Zech 4:6-So he answered and said to me:
             “This is the word of the Lord to Zerubbabel (me-Ann):
             ‘Not by (your) might nor by power, but by My Spirit,’
             Says the Lord of hosts.
           7-‘Who are you, O great mountain (Board Exam)?
              Before Zerubbabel (Ann) you (it) shall become a plain!
              And he shall bring forth the capstone
              With shouts of “Grace, grace to (over) it!”’”
[PS Statement-These verses were taught at my Women's Retreat this Spring.  If you don't go to Women Retreats.....GO...!!!]

Now, I have not had a good day in clinic since this journey has begun.  On top of all this, every patient that I have examined for this exam, have not totally met the criteria.  Even the Dentist in clinic said, "I could write a book of this subject."  

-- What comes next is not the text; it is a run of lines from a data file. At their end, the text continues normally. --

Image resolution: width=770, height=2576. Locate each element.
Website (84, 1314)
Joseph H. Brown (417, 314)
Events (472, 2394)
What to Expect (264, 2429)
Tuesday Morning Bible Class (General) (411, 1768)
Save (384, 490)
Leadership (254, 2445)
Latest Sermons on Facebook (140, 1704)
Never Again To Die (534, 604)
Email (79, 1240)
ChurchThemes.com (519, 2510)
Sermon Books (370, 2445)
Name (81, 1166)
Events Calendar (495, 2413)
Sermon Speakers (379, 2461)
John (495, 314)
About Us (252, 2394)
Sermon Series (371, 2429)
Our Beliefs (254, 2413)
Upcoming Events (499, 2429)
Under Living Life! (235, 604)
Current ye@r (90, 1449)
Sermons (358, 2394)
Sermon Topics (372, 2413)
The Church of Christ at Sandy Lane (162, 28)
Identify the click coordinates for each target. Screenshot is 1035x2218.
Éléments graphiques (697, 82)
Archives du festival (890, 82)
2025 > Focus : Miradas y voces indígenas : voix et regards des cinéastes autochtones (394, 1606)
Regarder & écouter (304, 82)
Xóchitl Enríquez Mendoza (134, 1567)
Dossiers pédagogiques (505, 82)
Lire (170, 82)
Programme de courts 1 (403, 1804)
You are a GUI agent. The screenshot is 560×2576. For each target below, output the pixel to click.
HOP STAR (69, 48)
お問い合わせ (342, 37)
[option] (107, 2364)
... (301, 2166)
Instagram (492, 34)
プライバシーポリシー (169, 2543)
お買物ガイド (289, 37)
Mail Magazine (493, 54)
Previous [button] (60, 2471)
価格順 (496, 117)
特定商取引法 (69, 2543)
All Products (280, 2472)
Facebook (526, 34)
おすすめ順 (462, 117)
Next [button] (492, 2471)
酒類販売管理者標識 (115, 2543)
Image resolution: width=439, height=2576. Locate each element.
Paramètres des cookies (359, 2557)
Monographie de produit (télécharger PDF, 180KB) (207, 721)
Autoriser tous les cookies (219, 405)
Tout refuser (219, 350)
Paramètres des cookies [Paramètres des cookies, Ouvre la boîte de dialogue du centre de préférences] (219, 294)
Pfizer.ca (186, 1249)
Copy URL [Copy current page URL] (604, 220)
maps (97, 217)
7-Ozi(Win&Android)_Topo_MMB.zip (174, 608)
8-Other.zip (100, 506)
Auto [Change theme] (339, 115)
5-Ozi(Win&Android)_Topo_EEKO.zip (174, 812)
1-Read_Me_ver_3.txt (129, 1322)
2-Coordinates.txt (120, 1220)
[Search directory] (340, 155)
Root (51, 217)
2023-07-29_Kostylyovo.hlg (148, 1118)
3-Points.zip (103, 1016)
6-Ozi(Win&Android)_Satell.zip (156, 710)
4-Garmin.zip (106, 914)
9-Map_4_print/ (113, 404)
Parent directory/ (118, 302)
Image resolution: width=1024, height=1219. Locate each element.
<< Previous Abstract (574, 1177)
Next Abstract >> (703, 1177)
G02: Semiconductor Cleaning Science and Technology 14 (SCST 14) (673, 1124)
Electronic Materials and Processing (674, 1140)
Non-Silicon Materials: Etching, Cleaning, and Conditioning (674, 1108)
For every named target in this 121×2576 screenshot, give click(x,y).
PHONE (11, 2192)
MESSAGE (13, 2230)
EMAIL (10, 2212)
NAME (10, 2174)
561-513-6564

Through God's grace & faithfulness, I am grateful to write that I do have a patient to take to the exam.  God gave him to me at the very last moment.  I already know that he doesn't meet the requirements for the exam, so I know I will take a hit going into the exam.  In other words, points are already taken off before I even begin the exam.  I will have to take the exam & be perfect.

The exam is Saturday (Apr. 28th, 2012).  This past weekend I had time to regroup.  During these last couple of weeks I have really had a chance to be in God's Word.  Interesting enough Mt 6:25-34 has been coming at me from all sides, even on a beautiful mug that some dear friends gave me months ago.  

In this passage, Jesus mentioned 3 times- DO NOT WORRY about...   Well, it finally occurred to me I better take heed.  What really spoke to me was in verse
33 But seek first the kingdom of God and His righteousness, and all these things shall be added to you.  
What is the kingdom of God you ask?  
Romans 14:17
for the kingdom of God is not eating and drinking, but righteousness and peace and joy in the Holy Spirit.

Reality Check!!!
Where God wants me to put my focus is own His righteousness, peace & joy in the Holy Spirit during any situation.

It is time for peace & joy.  He wants me to go into this exam with peace & joy; not after the Board & no matter if I pass or not. 

One thing I have learned through this preparation is becoming aware of where is where am I getting my significance; my identity.  Knowing Who is my identity & Where my significance comes from gives me peace & joy.